To ask the Secretary of State for Health, pursuant to the oral statement of the Under- Secretary of State for Health, the hon. Member for Salford (Ms Blears), on 20 November 2001, Official Report, columns 62–66WH, if he will provide references for the well-documented histories of traditional use of herbal remedies in Europe; and if he will list those herbal products which are able to demonstrate a history of 30 years on the market.

Photo of Yvette Cooper Yvette Cooper The Parliamentary Under-Secretary of State for Health

holding answer 22 January 2002

The European Commission's proposals for a directive on the registration of traditional herbal medicinal products include provision for a positive list of herbal substances, which will include any information necessary for their safe use. Where a traditional herbal medicine was within the parameters of that positive list it would not be necessary for applicants to demonstrate evidence of traditional use. Pending negotiations on the directive, the likely timetable for the development of such a list is not yet clear.

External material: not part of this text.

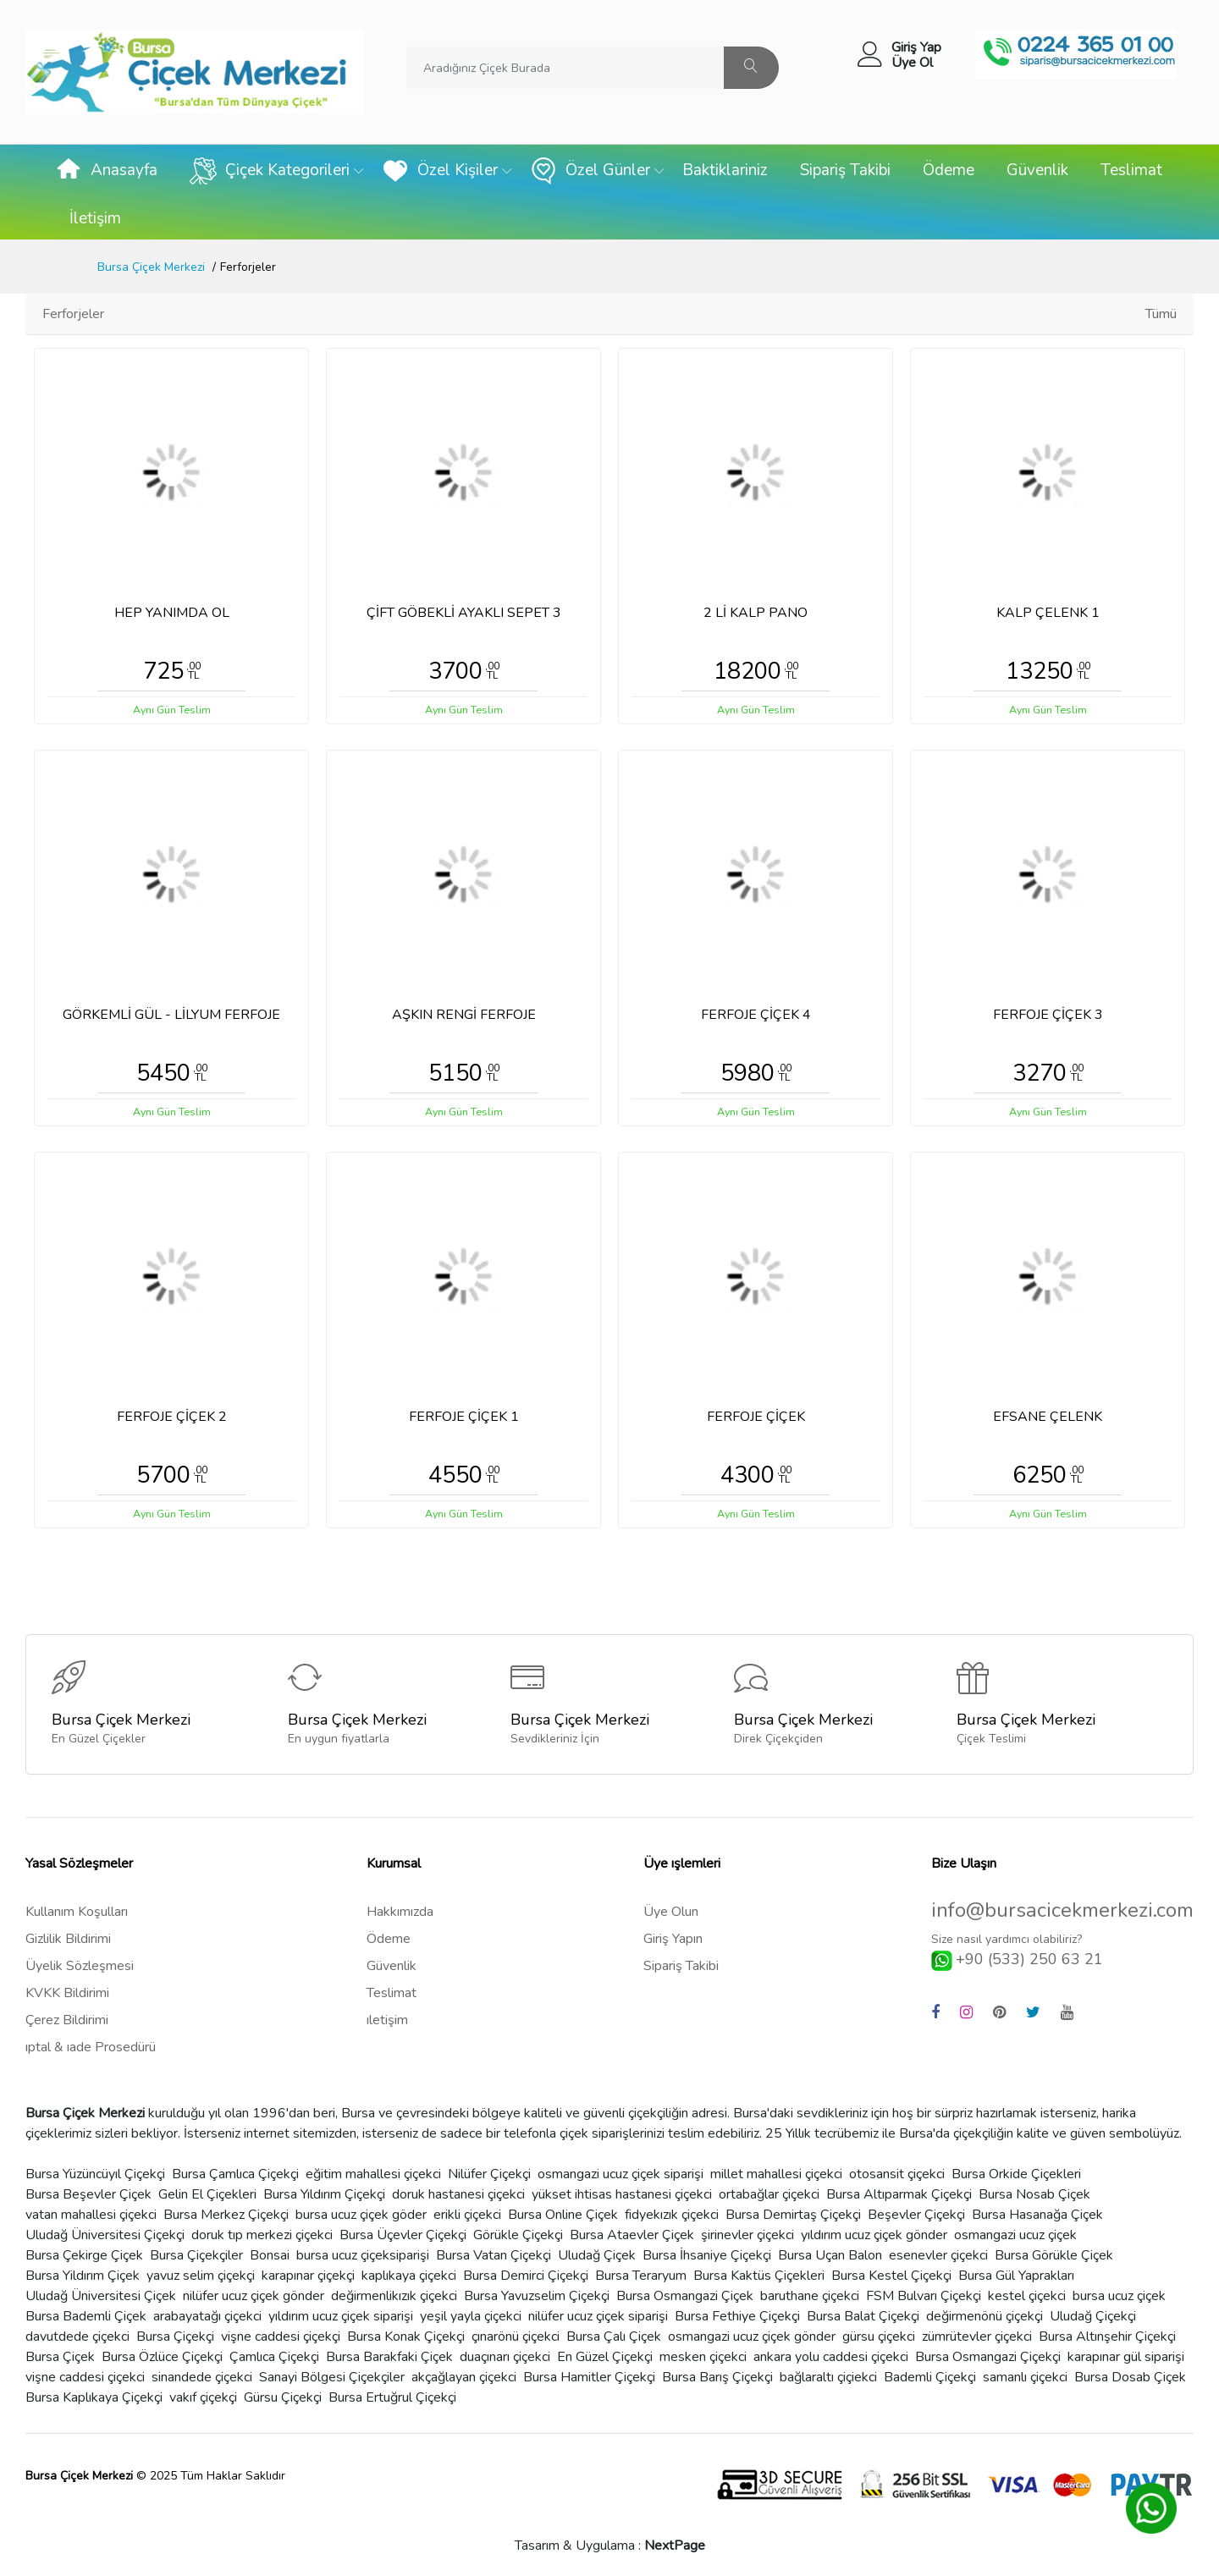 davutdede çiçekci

Alternatively, under the published proposals, applicants would be able to produce bibliographic or expert evidence of traditional use for herbal medicinal products. Such products have been used extensively in the United Kingdom and elsewhere in the European Union for many years, in the form both of individual remedies made up by herbalists and of manufactured products placed on the market by companies. There is a very wide range of possible sources which, taken together as necessary, potentially could provide the required evidence. These include: authoritative literature on herbalism; the practical evidence of numerous licensed or unlicensed manufactured products on the market in many EU member states; the long-standing lists of herbal medicines accepted as traditional by regulatory authorities in a number of member states; and the testimony of recognised experts on herbalism. This last source may be particularly helpful in confirming the patterns of usage of combinations of herbal ingredients.

Our aim on this issue would be to minimise the regulatory impact on applicants of demonstrating traditional use, consistent with complying with legal requirements. The Medicines Control Agency intends to hold dialogue with the herbal sector with a view to developing guidance or criteria which would help meet this objective. Until these discussions have taken place, we think it would be premature to attempt to define specific acceptable sources in more detail.